…my destiny lost in space…
– michelle gurevich
bir şeyler ararken buldum bu kağıdı. yıl 1983-84 falan olmalı, lisedeyim; sürekli kitap okuyorum, fındıkzade’deki güzel sanatlar fakültesinde resim okuma hevesim memleket koşulları nedeniyle rafa kalkmış durumda, gösteri sanat dergisi’nin müdaviyim, cumhuriyet kitap kulübünün ilk üyelerindenim, matematik değil ama fen derslerim oldukça iyi, edebiyat kulübü üyesiyim, şiir dinletilerinde şiir okuyorum, edebiyat kolunda duvar gazetesi çıkarıyoruz, ders çalışmakla aram çok iyi değil, çok parlak olmasam da genel olarak öğretmenlerin sevdiği bir öğrenciyim… milliyet gazetesi’nde, “mesleki ilgi ve yönelim profilini” belirlemek için bir anket yayınlandı; anketi doldurup postaya verdim ve onlar da bana bu raporu ilettiler sonrasında. daha hayatımızda bilgisayarın kendisi değil adı bile yoktu!

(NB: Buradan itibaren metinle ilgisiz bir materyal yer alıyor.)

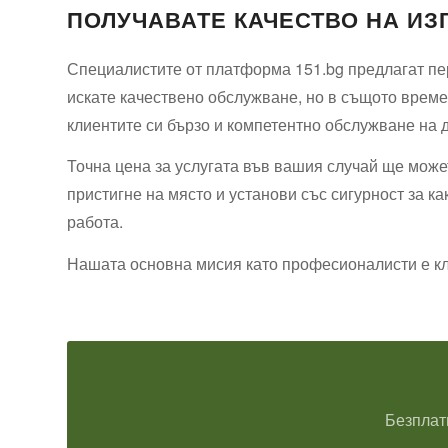
ПОЛУЧАВАТЕ КАЧЕСТВО НА ИЗ
Специалистите от платформа 151.bg предлагат пер
искате качествено обслужване, но в същото време
клиентите си бързо и компетентно обслужване на 
Точна цена за услугата във вашия случай ще может
пристигне на място и установи със сигурност за к
работа.
Нашата основна мисия като професионалисти е клие
Безплат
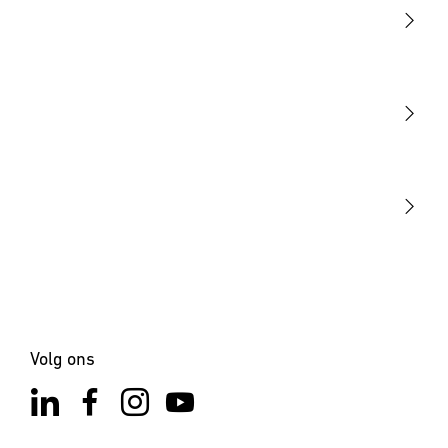
Licht
Sensoren
STEINEL Tools
Onze missie
STEINEL Solutions
Contact
Volg ons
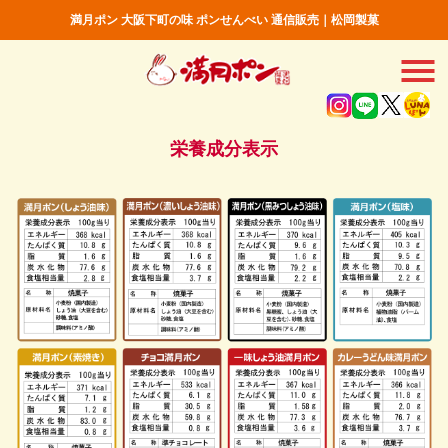
満月ポン 大阪下町の味 ポンせんべい 通信販売｜松岡製菓
栄養成分表示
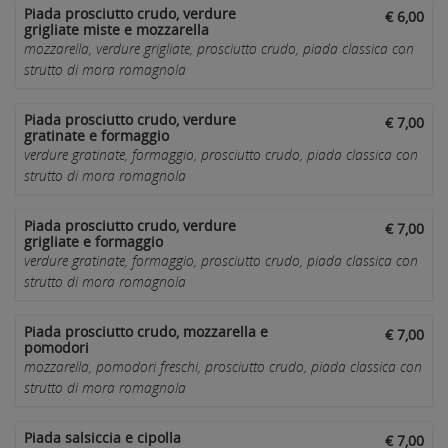
Piada prosciutto crudo, verdure
€ 6,00
grigliate miste e mozzarella
mozzarella, verdure grigliate, prosciutto crudo, piada classica con
strutto di mora romagnola
Piada prosciutto crudo, verdure
€ 7,00
gratinate e formaggio
verdure gratinate, formaggio, prosciutto crudo, piada classica con
strutto di mora romagnola
Piada prosciutto crudo, verdure
€ 7,00
grigliate e formaggio
verdure gratinate, formaggio, prosciutto crudo, piada classica con
strutto di mora romagnola
Piada prosciutto crudo, mozzarella e
€ 7,00
pomodori
mozzarella, pomodori freschi, prosciutto crudo, piada classica con
strutto di mora romagnola
Piada salsiccia e cipolla
€ 7,00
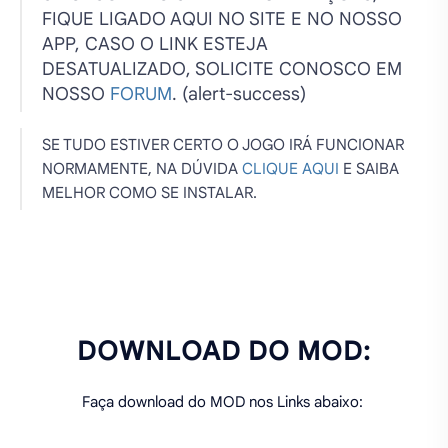
FIQUE LIGADO AQUI NO SITE E NO NOSSO
APP, CASO O LINK ESTEJA
DESATUALIZADO, SOLICITE CONOSCO EM
NOSSO
FORUM
.
(alert-success)
SE TUDO ESTIVER CERTO O JOGO IRÁ FUNCIONAR
NORMAMENTE, NA DÚVIDA
CLIQUE AQUI
E SAIBA
MELHOR COMO SE INSTALAR.
DOWNLOAD DO MOD:
Faça download do MOD nos Links abaixo:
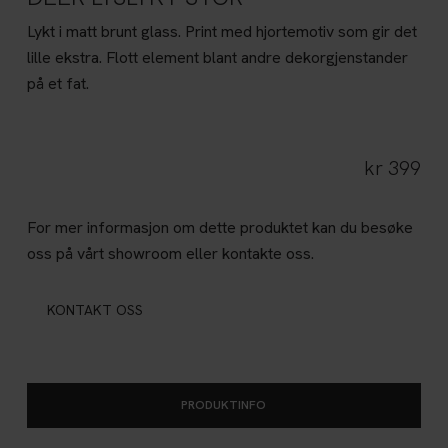
Lykt i matt brunt glass. Print med hjortemotiv som gir det
lille ekstra. Flott element blant andre dekorgjenstander
på et fat.
kr
399
For mer informasjon om dette produktet kan du besøke
oss på vårt showroom eller kontakte oss.
KONTAKT OSS
PRODUKTINFO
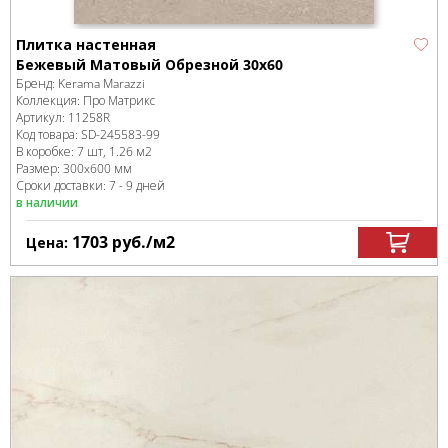
Плитка настенная
Бежевый Матовый Обрезной 30х60
Бренд:
Kerama Marazzi
Коллекция:
Про Матрикс
Артикул:
11258R
Код товара:
SD-245583
-99
В коробке
:
7 шт, 1.26 м
2
Размер:
300x600 мм
Сроки доставки: 7 - 9 дней
в наличии
1703
руб.
/м
2
Цена:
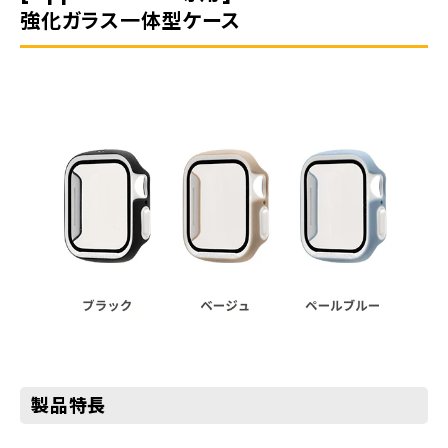
強化ガラス一体型ケース
製品特長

sonuçlar böyle gelmesine rağmen, bu yola hiç girmedim… ne olmak istiyorum sorusuna bir yanıtım var mıydı emin değilim, resim okumaktan vazgeçirilmem biraz da yolumu kaybetmeme neden olmuştu sanırım… aşık olduğum “çocuğa” uyup veteriner olmanın ve çok iyi konuşuyorsun, senden iyi avukat olur dolduruşlarına gelip hukuk okumanın eşiğinden döndüm ve kendimi odtü’de biyoloji okurken buldum!

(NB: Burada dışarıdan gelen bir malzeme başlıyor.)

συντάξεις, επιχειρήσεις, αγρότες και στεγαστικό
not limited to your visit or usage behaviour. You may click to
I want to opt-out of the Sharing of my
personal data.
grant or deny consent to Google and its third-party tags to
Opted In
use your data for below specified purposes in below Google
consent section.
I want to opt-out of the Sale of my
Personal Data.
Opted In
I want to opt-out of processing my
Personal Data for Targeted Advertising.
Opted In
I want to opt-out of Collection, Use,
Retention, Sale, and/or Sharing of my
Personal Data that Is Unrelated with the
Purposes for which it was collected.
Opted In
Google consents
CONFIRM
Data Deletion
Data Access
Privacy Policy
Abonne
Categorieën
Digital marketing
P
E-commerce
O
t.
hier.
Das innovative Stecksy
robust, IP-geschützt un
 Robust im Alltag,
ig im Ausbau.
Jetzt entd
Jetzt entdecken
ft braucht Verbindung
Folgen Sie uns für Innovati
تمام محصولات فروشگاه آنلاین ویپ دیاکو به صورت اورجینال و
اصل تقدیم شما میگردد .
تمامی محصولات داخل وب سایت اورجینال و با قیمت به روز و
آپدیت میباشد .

yıllar içinde okuduğum alandan çok uzaklaştım ve bambaşka bir kariyer yaptım. bana önerilen profildeki yönetim ve bilimsel kategorilerine girebilecek bir kariyerdi bu; muhtemelen olabilecek en “uygun” durumdu!
bütün bu ayrıntı neden diyorsunuz değil mi?
mezun olduktan 30 yıl sonra, emekli olup, bir bilimsel dergide türkçe dil editörlüğü yapıyor olunca insan ister istemez şaşırıyor… keşke bu kadar vakit kaybetmeseydim diyor muyum? keşke edebiyatla ilgili bir şeyler olsa diyor muyum? belki… ama bir anlamı da yok sanırım. şu anda bir şekilde dille uğraşıyor olmak hoşuma gidiyor her şekilde; hepsi bu…
bütün bunların üzerine michelle gurevich‘in olağanüstü şarkısını dinlemeli.
forever awkward
diyorum elbette.
Zeldacığım,
Ben de diyordum ki, o tablo gibi tabakların bir sebebi olmalı. Varmış! Ressam olmak isteyen genç kızın içinden çıkıyormuş o yeme de yanında yat görüntülü tabaklar. 🙂
Bizim nesiller genellikle biraz tesadüfle biraz çevrenin yönlendirmesiyle girmiş oldular, üniversitede okudukları bölümlere. Hayatın akışı içinde yine de eğilimlerine, yeteneklerine uygun işler yapabiliyor olmak şanslı olmak bence. 🙂
bak hiç böyle düşünmemiştim sevgili s. 🙂 bazı konularda bir düzen ve estetik takıntım var sanırım. kötü ve dağınık bir masada yemek yemekten hoşlanmyorum, tabağımın mutlaka özenli olması gerekiyor, vs. renklerdeki uyumsuzluklar beni ciddi ciddi rahatsız edebiliyor.
haklısın çoğumuz bilinçli tercih yapmadık sanırım meslek seçerken. ben odtü’de okuyarak kendime alternatif yollar yaratma şansı elde ettim sanırım.